Way back when, when I was in college, I met a girl who turned out to be one of my best friends. We stayed in touch for years, I was in her wedding, she came to mine. But, as often happens, we emailed a bit, called once or twice, and eventually I stopped hearing from her.
No big crisis. No falling out. Just life.
Well, this past Christmas I didn't send her a Christmas card. I'd sent one every year and for the past 3 or 4, didn't get one back. (So, I'm a slow learner!) I did put a note in her mom's card, though, asking/hoping she was okay and asking Mom to forward my email address to her.
Lo and behold, a couple of weeks ago, I got an email from her, with just a sentence or two to catch me up on all I'd missed.
Then today, a missive, all about how the boys are 15 and 13 and taller than her (OMG!), how her husband is doing well and luckily for her, able to be home to help her out when she needs it. He's helping out, too, with the boys, getting them where they need to go, when they need to go, getting them up in the morning and out to the bus stop by 6:05am...
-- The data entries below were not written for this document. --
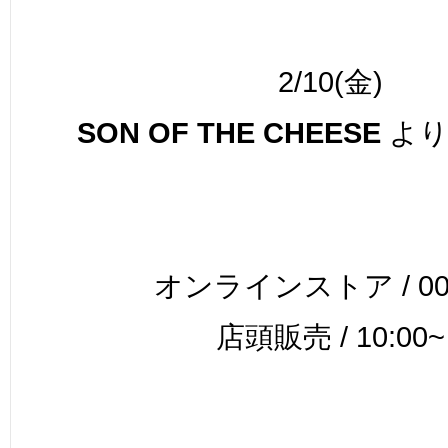
2/10(金)
SON OF THE CHEESE
より
オンラインストア / 00:
店頭販売 / 10:00~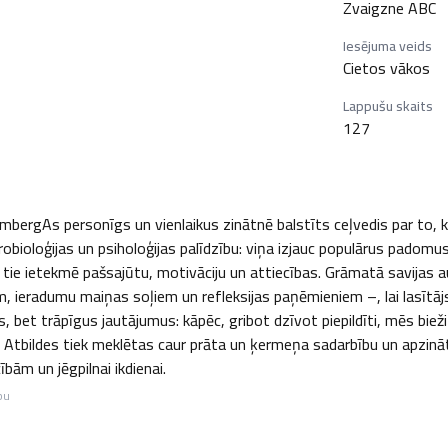
Zvaigzne ABC
Iesējuma veids
Cietos vākos
Lappušu skaits
127
JembergAs personīgs un vienlaikus zinātnē balstīts ceļvedis par to, k
neirobioloģijas un psiholoģijas palīdzību: viņa izjauc populārus pad
ā tie ietekmē pašsajūtu, motivāciju un attiecības. Grāmatā savijas
 ieradumu maiņas soļiem un refleksijas paņēmieniem –, lai lasītājs
 bet trāpīgus jautājumus: kāpēc, gribot dzīvot piepildīti, mēs bieži
Atbildes tiek meklētas caur prāta un ķermeņa sadarbību un apzinātu p
ībām un jēgpilnai ikdienai.
bu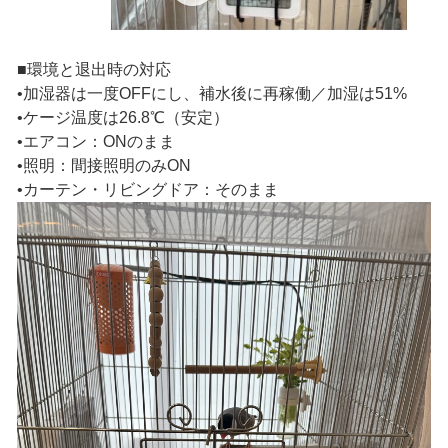
■環境と退出時の対応
•加湿器は一度OFFにし、補水後に再稼働／加湿は51%
•ケージ温度は26.8℃（安定）
•エアコン：ONのまま
•照明：間接照明のみON
•カーテン・リビングドア：そのまま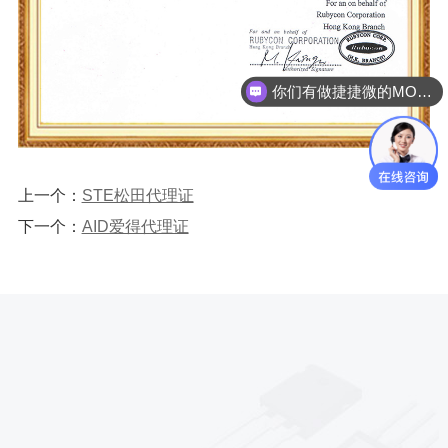
你们有做捷捷微的MOS管吗？
上一个：
STE松田代理证
下一个：
AID爱得代理证
*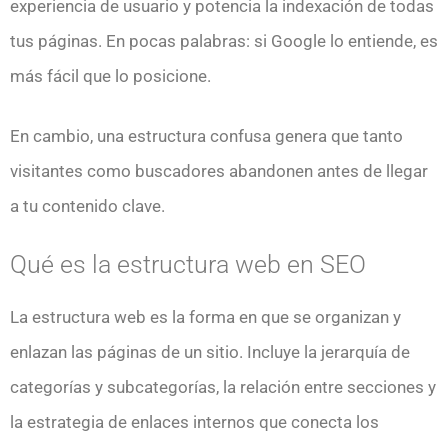
experiencia de usuario y potencia la indexación de todas
tus páginas. En pocas palabras: si Google lo entiende, es
más fácil que lo posicione.
En cambio, una estructura confusa genera que tanto
visitantes como buscadores abandonen antes de llegar
a tu contenido clave.
Qué es la estructura web en SEO
La estructura web es la forma en que se organizan y
enlazan las páginas de un sitio. Incluye la jerarquía de
categorías y subcategorías, la relación entre secciones y
la estrategia de enlaces internos que conecta los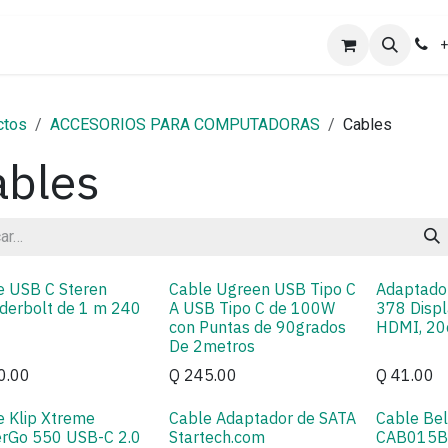
ones
Ayuda
Trabajo
+
ctos
ACCESORIOS PARA COMPUTADORAS
Cables
ables
e USB C Steren
Cable Ugreen USB Tipo C
Adaptado
derbolt de 1 m 240
A USB Tipo C de 100W
378 Disp
con Puntas de 90grados
HDMI, 2
De 2metros
0.00
Q
245.00
Q
41.00
e Klip Xtreme
Cable Adaptador de SATA
Cable Bel
rGo 550 USB-C 2.0
Startech.com
CAB015B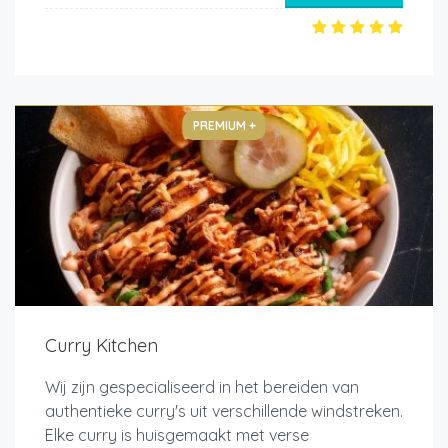
PREMIUM +
Curry Kitchen
Wij zijn gespecialiseerd in het bereiden van
authentieke curry's uit verschillende windstreken.
Elke curry is huisgemaakt met verse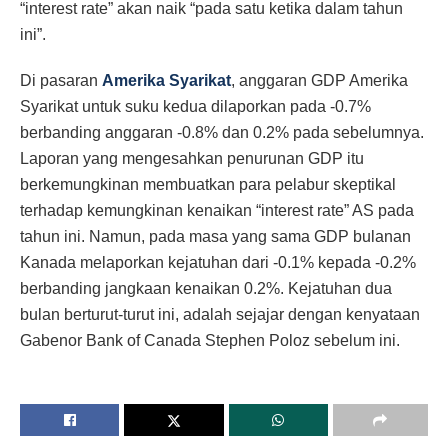
“interest rate” akan naik “pada satu ketika dalam tahun
ini”.
Di pasaran
Amerika Syarikat
, anggaran GDP Amerika
Syarikat untuk suku kedua dilaporkan pada -0.7%
berbanding anggaran -0.8% dan 0.2% pada sebelumnya.
Laporan yang mengesahkan penurunan GDP itu
berkemungkinan membuatkan para pelabur skeptikal
terhadap kemungkinan kenaikan “interest rate” AS pada
tahun ini. Namun, pada masa yang sama GDP bulanan
Kanada melaporkan kejatuhan dari -0.1% kepada -0.2%
berbanding jangkaan kenaikan 0.2%. Kejatuhan dua
bulan berturut-turut ini, adalah sejajar dengan kenyataan
Gabenor Bank of Canada Stephen Poloz sebelum ini.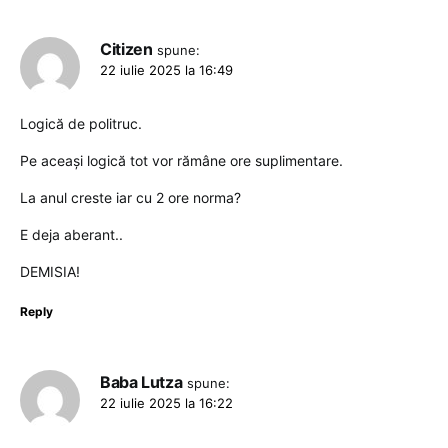
Citizen
spune:
22 iulie 2025 la 16:49
Logică de politruc.
Pe aceași logică tot vor rămâne ore suplimentare.
La anul creste iar cu 2 ore norma?
E deja aberant..
DEMISIA!
Reply
Baba Lutza
spune:
22 iulie 2025 la 16:22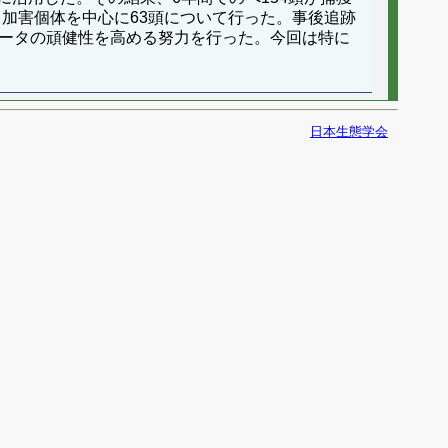
、加害個体を中心に63頭について行った。事後追跡
データの頑健性を高める努力を行った。今回は特に
日本生態学会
All of this struck a chord with me. Why is she making such a point of him doing his fatherly/husbandly duties? Shouldn't it be like that anyway? Then I remembered previous letters, saying how he was in this band and in this orchestra, and teaching this class and that course...
Then the paragraph that took my breath away.
She has breast cancer. She was diagnosed last August. THAT'S why her mom didn't include an update about K and her family in her Christmas card, as I'd asked.
She started chemo, finished January 1st. She started radiation today. She was able to work throughout the chemo and is planning to continue working through the radiation. Then she'll start hormone therapy.
"Other than being overweight and bald," apparently she's "fine." The prognosis is good. [THANK.YOU.GOD.]
I walk every year in the Susan B. Koman Cancer Walk. Thankfully, I've been lucky enough not to know anyone with breast cancer. My husband's grandmother died of it many, many years ago, when he was a young boy.
Now it's personal.
Now it's K.
I will be walking for her. For her as somone with breast cancer. For her as a survivor. And I ask you all, each and every one of you, if you can, if you would, PLEASE PRAY FOR MY FRIEND, K. And if you can help support the fight against breast cancer, please do. For me. For K. For our daughters and sisters and mothers and aunts and grandmothers and neighbors and babysitters and dogwalkers and cashiers and bank tellers - for all those women who do not deserve to suffer from this horrible, horrible disease.
We need to do whatever it takes to eradicate it (along with other cancers and diseases, of course). But now, this fight is personal.